Soon tech-savvy Starbucks customers slurping both lattes and bandwidth will have their Internet lives a lot easier. Google is reported to be working on an app that takes out the drudgery from connecting and authenticating to the now Google-managed free Starbucks WiFi connections.
In mid 2013, Google took over from AT&T the job, and burden, of providing free Internet access to hundreds of customers across the country. This is, of course, not Google first attempt at trying to connect more people to the Internet for the very affordable price of free. The problem now is one of convenience. It takes a certain amount of time and effort, and maybe some hair-pulling, to get to a Starbucks access point, logging in, and waiting to be connected.
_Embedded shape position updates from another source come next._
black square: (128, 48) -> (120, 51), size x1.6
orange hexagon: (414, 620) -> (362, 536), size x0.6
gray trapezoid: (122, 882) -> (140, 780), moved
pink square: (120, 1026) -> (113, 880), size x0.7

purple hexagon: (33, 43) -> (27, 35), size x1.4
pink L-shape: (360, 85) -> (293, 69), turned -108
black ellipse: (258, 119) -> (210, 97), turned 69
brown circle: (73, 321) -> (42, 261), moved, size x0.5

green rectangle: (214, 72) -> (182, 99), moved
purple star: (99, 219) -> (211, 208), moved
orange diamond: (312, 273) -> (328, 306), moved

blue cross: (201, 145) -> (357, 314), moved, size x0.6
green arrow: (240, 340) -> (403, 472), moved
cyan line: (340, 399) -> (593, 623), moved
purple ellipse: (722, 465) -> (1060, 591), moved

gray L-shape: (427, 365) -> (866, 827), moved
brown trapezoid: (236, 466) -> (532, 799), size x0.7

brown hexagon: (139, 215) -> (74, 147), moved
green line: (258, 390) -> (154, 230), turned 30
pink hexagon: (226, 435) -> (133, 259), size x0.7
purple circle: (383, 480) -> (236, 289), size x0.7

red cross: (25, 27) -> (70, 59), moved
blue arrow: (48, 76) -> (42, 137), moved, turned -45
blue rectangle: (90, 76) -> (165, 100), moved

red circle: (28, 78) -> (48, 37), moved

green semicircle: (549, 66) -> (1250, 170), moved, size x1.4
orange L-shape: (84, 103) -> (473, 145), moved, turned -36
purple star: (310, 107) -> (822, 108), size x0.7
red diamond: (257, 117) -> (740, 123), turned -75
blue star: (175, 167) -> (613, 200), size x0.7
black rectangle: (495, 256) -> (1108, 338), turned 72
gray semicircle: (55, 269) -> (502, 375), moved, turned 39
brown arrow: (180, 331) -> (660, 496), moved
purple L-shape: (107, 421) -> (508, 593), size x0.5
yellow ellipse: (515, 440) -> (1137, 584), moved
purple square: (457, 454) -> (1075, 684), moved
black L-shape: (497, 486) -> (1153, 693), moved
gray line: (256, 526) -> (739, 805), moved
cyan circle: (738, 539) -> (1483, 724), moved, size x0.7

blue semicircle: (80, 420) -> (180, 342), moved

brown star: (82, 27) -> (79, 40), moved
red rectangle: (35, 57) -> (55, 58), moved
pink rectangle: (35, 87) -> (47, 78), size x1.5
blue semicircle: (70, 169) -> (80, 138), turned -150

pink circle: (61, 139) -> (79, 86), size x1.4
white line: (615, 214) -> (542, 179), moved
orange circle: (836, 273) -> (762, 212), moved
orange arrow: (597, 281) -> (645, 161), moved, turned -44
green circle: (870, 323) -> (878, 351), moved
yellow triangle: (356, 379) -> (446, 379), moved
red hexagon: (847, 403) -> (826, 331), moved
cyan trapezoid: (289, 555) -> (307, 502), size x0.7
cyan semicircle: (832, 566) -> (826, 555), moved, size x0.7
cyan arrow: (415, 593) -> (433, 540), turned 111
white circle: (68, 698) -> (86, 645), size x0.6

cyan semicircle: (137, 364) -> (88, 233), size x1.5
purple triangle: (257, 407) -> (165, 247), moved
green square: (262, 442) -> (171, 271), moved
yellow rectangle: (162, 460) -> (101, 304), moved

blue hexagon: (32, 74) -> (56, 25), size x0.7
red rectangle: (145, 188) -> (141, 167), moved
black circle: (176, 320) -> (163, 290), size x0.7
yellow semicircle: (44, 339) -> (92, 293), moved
Being the efficiency-oriented engineers that they are, Google has wondered if it could do something to improve the process. Thus, this rumored WiFi app was born. Theoretically, the app can make use of something as secure, confidential, and unique as a Google account, one which most Android users will most probably have, to perform the authentication process in the background on behalf of the user.
Sounds pretty nice. Now the question is, when will we get our hands on it? Maybe never, as there is no guarantee that Google will make this a public thing. At the moment, the app is believed to be tested within the confines of Google's Mountain View lair. Though if the app does get officially launched, there is a possibility that Google could also do something similar for its other WiFi connections established with Boingo.